=== DATA FOR THIS EXERCISE ===
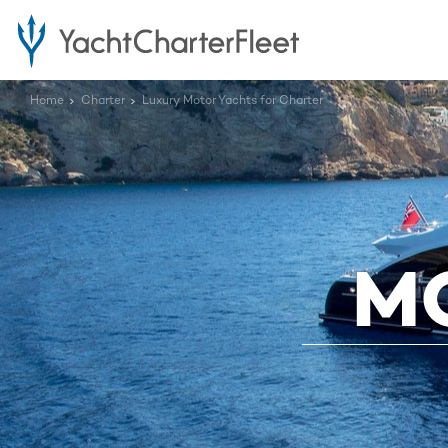
Home
Charter
Luxury Motor Yachts for Charter
M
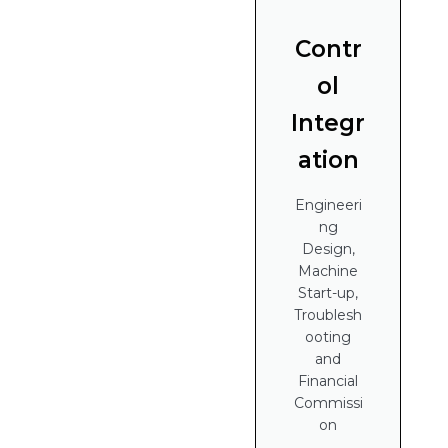
Contr
ol
Integr
ation
Engineeri
ng
Design,
Machine
Start-up,
Troublesh
ooting
and
Financial
Commissi
on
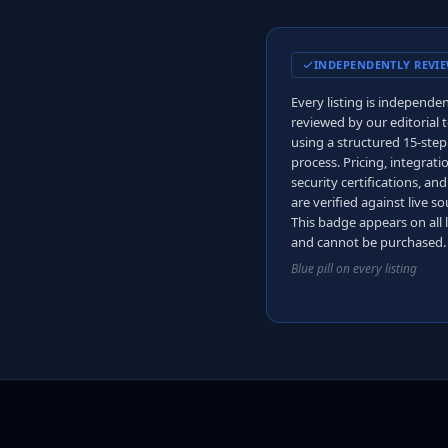
INDEPENDENTLY REVI
Every listing is independen
reviewed by our editorial
using a structured 15-step
process. Pricing, integrati
security certifications, an
are verified against live so
This badge appears on all l
and cannot be purchased.
Blue pill on every listing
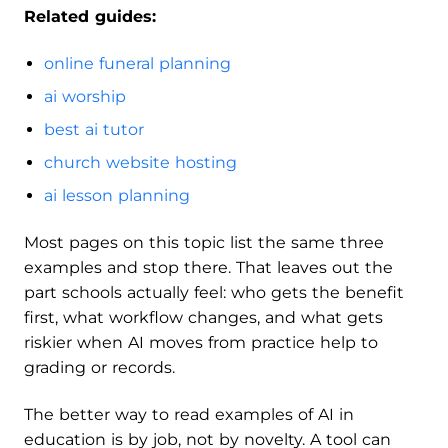
Related guides:
online funeral planning
ai worship
best ai tutor
church website hosting
ai lesson planning
Most pages on this topic list the same three
examples and stop there. That leaves out the
part schools actually feel: who gets the benefit
first, what workflow changes, and what gets
riskier when AI moves from practice help to
grading or records.
The better way to read examples of AI in
education is by job, not by novelty. A tool can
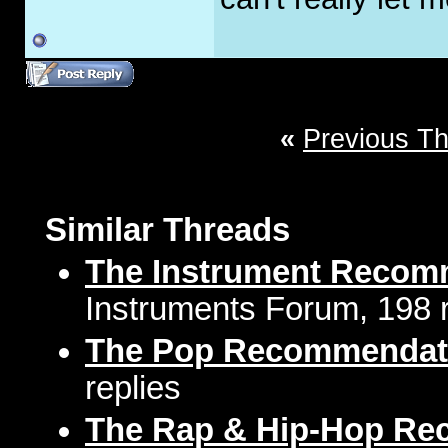
«
Previous T
Similar Threads
The Instrument Recom
Instruments Forum, 198 r
The Pop Recommendat
replies
The Rap & Hip-Hop Re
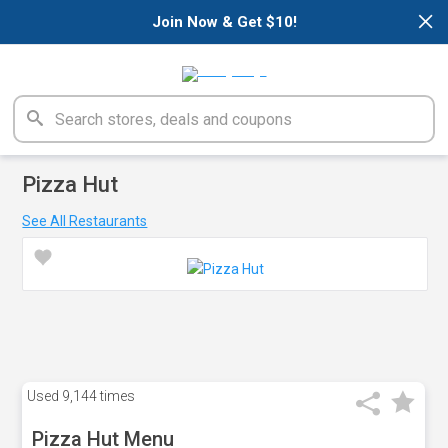
×
Join Now & Get $10!
Pizza Hut
See All Restaurants
Used
9,144 times
Pizza Hut Menu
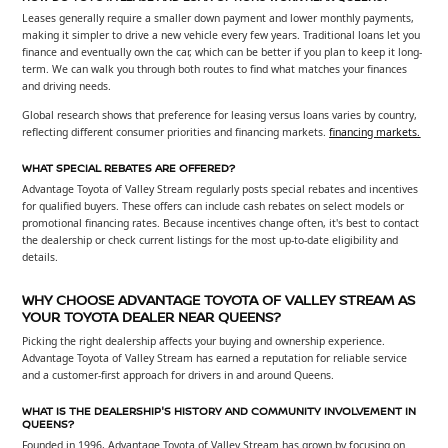
Leases generally require a smaller down payment and lower monthly payments,
making it simpler to drive a new vehicle every few years. Traditional loans let you
finance and eventually own the car, which can be better if you plan to keep it long-
term. We can walk you through both routes to find what matches your finances
and driving needs.
Global research shows that preference for leasing versus loans varies by country,
reflecting different consumer priorities and financing markets.
financing markets.
WHAT SPECIAL REBATES ARE OFFERED?
Advantage Toyota of Valley Stream regularly posts special rebates and incentives
for qualified buyers. These offers can include cash rebates on select models or
promotional financing rates. Because incentives change often, it's best to contact
the dealership or check current listings for the most up-to-date eligibility and
details.
WHY CHOOSE ADVANTAGE TOYOTA OF VALLEY STREAM AS
YOUR TOYOTA DEALER NEAR QUEENS?
Picking the right dealership affects your buying and ownership experience.
Advantage Toyota of Valley Stream has earned a reputation for reliable service
and a customer-first approach for drivers in and around Queens.
WHAT IS THE DEALERSHIP'S HISTORY AND COMMUNITY INVOLVEMENT IN
QUEENS?
Founded in 1996, Advantage Toyota of Valley Stream has grown by focusing on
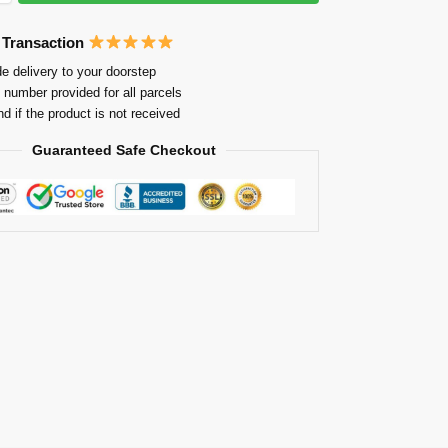
 Transaction
e delivery to your doorstep
 number provided for all parcels
nd if the product is not received
Guaranteed Safe Checkout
===
ASSIGNMENT:
Copy every line from the data that includes the string "planning".

TASK RESULT:
online funeral planning
ai lesson planning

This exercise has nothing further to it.